If $a,b\in \mathbb{R}$ and $p\ge1$, then it follows from the mean value theorem that $$ |a^p-b^p|\le p\max(|a|,|b|)^{p-1}|a-b|\le p(|a|+|b|)^{p-1}|a-b|. $$ Let $q$ be the conjugate exponent of $p$. Then $$ \int\bigl|\,|f_n|^p-|f|^p\,\bigr|\le p\int\bigl(|f_n|+|f|\bigr)^{p-1}|f_n-f|\le p\Bigl(\int\bigl(|f_n|+|f|\bigr)^{(p-1)q}\Bigr)^{1/q}\Bigl(\int|f_n-f|^{p}\Bigr)^{1/p}, $$ that is $$ \||f_n|^p-|f|^p\|_1\le p(\||f_n|+|f|\|_p)^{p/q}\|f_n-f\|_p\le p(\|f_n\|_p+\|f\|_p)^{p/q}\|f_n-f\|_p, $$ proving that $|f_n|^p\to|f|^p$ in $L^1$.

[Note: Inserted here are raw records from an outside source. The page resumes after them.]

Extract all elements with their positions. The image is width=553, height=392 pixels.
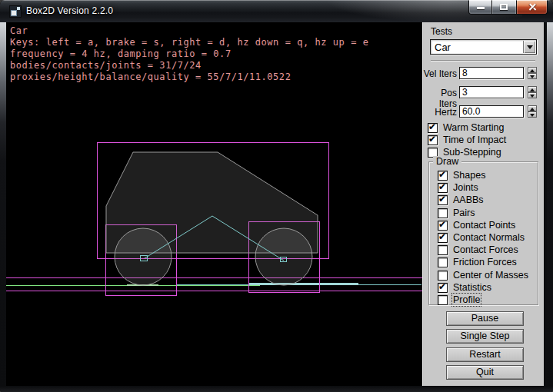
window-border-right: [547, 22, 553, 386]
checkbox-label-time-of-impact[interactable]: Time of Impact: [443, 135, 506, 145]
tests-dropdown[interactable]: Car: [430, 39, 537, 55]
app-icon: [9, 5, 22, 18]
spinner-row-pos-iters: Pos Iters: [423, 87, 545, 99]
checkmark-icon: ✔: [438, 281, 446, 292]
vel-iters-label: Vel Iters: [423, 68, 457, 79]
separator: [431, 60, 535, 61]
checkmark-icon: ✔: [438, 219, 446, 230]
vel-iters-spinner: [528, 67, 537, 79]
debug-text-line: frequency = 4 hz, damping ratio = 0.7: [10, 48, 368, 60]
checkbox-contact-normals[interactable]: ✔: [438, 233, 448, 243]
checkbox-statistics[interactable]: ✔: [438, 283, 448, 293]
maximize-icon: [500, 4, 508, 10]
debug-text-line: bodies/contacts/joints = 31/7/24: [10, 60, 368, 71]
checkmark-icon: ✔: [438, 169, 446, 180]
checkbox-label-joints[interactable]: Joints: [453, 182, 478, 193]
debug-text: CarKeys: left = a, brake = s, right = d,…: [10, 25, 368, 83]
checkbox-label-contact-points[interactable]: Contact Points: [453, 220, 515, 231]
close-button[interactable]: [516, 0, 548, 15]
arrow-down-icon: [530, 95, 535, 98]
checkbox-label-friction-forces[interactable]: Friction Forces: [453, 257, 517, 267]
checkbox-label-pairs[interactable]: Pairs: [453, 208, 475, 218]
caption-buttons: [468, 0, 548, 15]
checkbox-label-contact-forces[interactable]: Contact Forces: [453, 244, 518, 255]
arrow-up-icon: [530, 108, 535, 111]
maximize-button[interactable]: [492, 0, 516, 15]
hertz-spinner: [528, 105, 537, 118]
hertz-label: Hertz: [423, 107, 457, 118]
checkbox-label-profile[interactable]: Profile: [453, 294, 480, 305]
checkbox-profile[interactable]: [438, 295, 448, 305]
checkbox-label-aabbs[interactable]: AABBs: [453, 194, 484, 205]
spinner-row-vel-iters: Vel Iters: [423, 68, 545, 80]
draw-groupbox: Draw ✔Shapes✔Joints✔AABBsPairs✔Contact P…: [428, 161, 538, 305]
control-sidebar: Tests Car Vel ItersPos ItersHertz ✔Warm …: [422, 22, 544, 386]
pos-iters-spinner: [528, 86, 537, 98]
checkbox-time-of-impact[interactable]: ✔: [428, 135, 438, 145]
window-border-bottom: [0, 386, 553, 392]
tests-dropdown-value: Car: [435, 42, 451, 53]
checkbox-contact-points[interactable]: ✔: [438, 221, 448, 231]
checkmark-icon: ✔: [438, 181, 446, 192]
chevron-down-icon: [527, 45, 533, 49]
app-window: Box2D Version 2.2.0: [0, 0, 553, 392]
window-border-left: [0, 22, 6, 386]
tests-dropdown-button[interactable]: [523, 41, 535, 53]
quit-button[interactable]: Quit: [446, 365, 524, 380]
tests-label: Tests: [431, 26, 452, 37]
pause-button[interactable]: Pause: [446, 311, 524, 326]
draw-group-title: Draw: [433, 156, 461, 167]
checkbox-label-warm-starting[interactable]: Warm Starting: [443, 122, 504, 133]
vel-iters-input[interactable]: [459, 67, 524, 79]
checkmark-icon: ✔: [438, 231, 446, 242]
single-step-button[interactable]: Single Step: [446, 329, 524, 344]
checkbox-label-shapes[interactable]: Shapes: [453, 170, 485, 181]
arrow-down-icon: [530, 114, 535, 117]
front-wheel-shape: [115, 228, 172, 285]
minimize-button[interactable]: [468, 0, 492, 15]
checkbox-aabbs[interactable]: ✔: [438, 195, 448, 205]
hertz-spinner-up-button[interactable]: [528, 105, 537, 111]
checkbox-label-center-of-masses[interactable]: Center of Masses: [453, 270, 528, 281]
vel-iters-spinner-down-button[interactable]: [528, 73, 537, 79]
checkmark-icon: ✔: [438, 194, 446, 204]
minimize-icon: [477, 7, 485, 9]
restart-button[interactable]: Restart: [446, 347, 524, 362]
debug-text-line: Keys: left = a, brake = s, right = d, hz…: [10, 37, 368, 48]
checkbox-joints[interactable]: ✔: [438, 183, 448, 193]
checkbox-label-statistics[interactable]: Statistics: [453, 282, 491, 293]
checkbox-center-of-masses[interactable]: [438, 271, 448, 281]
window-title: Box2D Version 2.2.0: [26, 5, 113, 16]
hertz-spinner-down-button[interactable]: [528, 111, 537, 118]
checkbox-warm-starting[interactable]: ✔: [428, 123, 438, 133]
titlebar[interactable]: Box2D Version 2.2.0: [0, 0, 553, 22]
close-icon: [528, 3, 537, 12]
debug-text-line: proxies/height/balance/quality = 55/7/1/…: [10, 71, 368, 83]
hertz-input[interactable]: [459, 105, 524, 118]
pos-iters-input[interactable]: [459, 86, 524, 98]
simulation-canvas[interactable]: CarKeys: left = a, brake = s, right = d,…: [6, 22, 422, 386]
checkbox-label-contact-normals[interactable]: Contact Normals: [453, 232, 525, 243]
checkmark-icon: ✔: [428, 121, 436, 132]
checkmark-icon: ✔: [428, 134, 436, 145]
pos-iters-spinner-down-button[interactable]: [528, 92, 537, 98]
checkbox-friction-forces[interactable]: [438, 257, 448, 267]
arrow-up-icon: [530, 69, 535, 72]
vel-iters-spinner-up-button[interactable]: [528, 67, 537, 73]
checkbox-pairs[interactable]: [438, 208, 448, 218]
arrow-up-icon: [530, 88, 535, 91]
spinner-row-hertz: Hertz: [423, 106, 545, 118]
debug-text-line: Car: [10, 25, 368, 37]
checkbox-shapes[interactable]: ✔: [438, 171, 448, 181]
pos-iters-spinner-up-button[interactable]: [528, 86, 537, 92]
arrow-down-icon: [530, 75, 535, 78]
checkbox-contact-forces[interactable]: [438, 245, 448, 255]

Observe that we have proved that the operators $T_1, T_2\colon L^p\to L^1$ defined by $T_1(f)=|f|^p$ and $T_2(f)=f^p$( when $T_2$ makes sense) are locally Lipschitz.

If we assume that the result is not true, we would be able to find a subsequence $\{f_{n_k}\}$ and a $\delta>0$ such that $\lVert |f_{n_k}|^p-|f|^p\rVert_{L^1}\geq \delta_0$. Taking if necessary a further subsequence, we can assume that $f_{n_k}$ converges to $f$ almost everywhere. We denote $g_k:=|f_{n_k}|^p$, and let $h_k:=|g_k|+|f|^p-|g_k-|f|^p|$. Then almost everywhere, $h_k$ converges to $2|f|^p$, and since $h_k\geq 0$, by Fatou lemma: $$2\lVert f\rVert_{L^p}^p\leq \liminf_{k\to +\infty}\int (|g_k|-|g_k-|f|^p|)+\int|f|^p$$ and since $\int g_k\to \int |f|^p$ we have that $\limsup_{k\to \infty}\int |g_k-|f||^p=\limsup_{k\to \infty}\int ||f_{n_{k}}|^p-|f|^p|=0$. I followed a method similar to here.

For $f_n^p$ just choose $g_k =f_{n_k}^p$.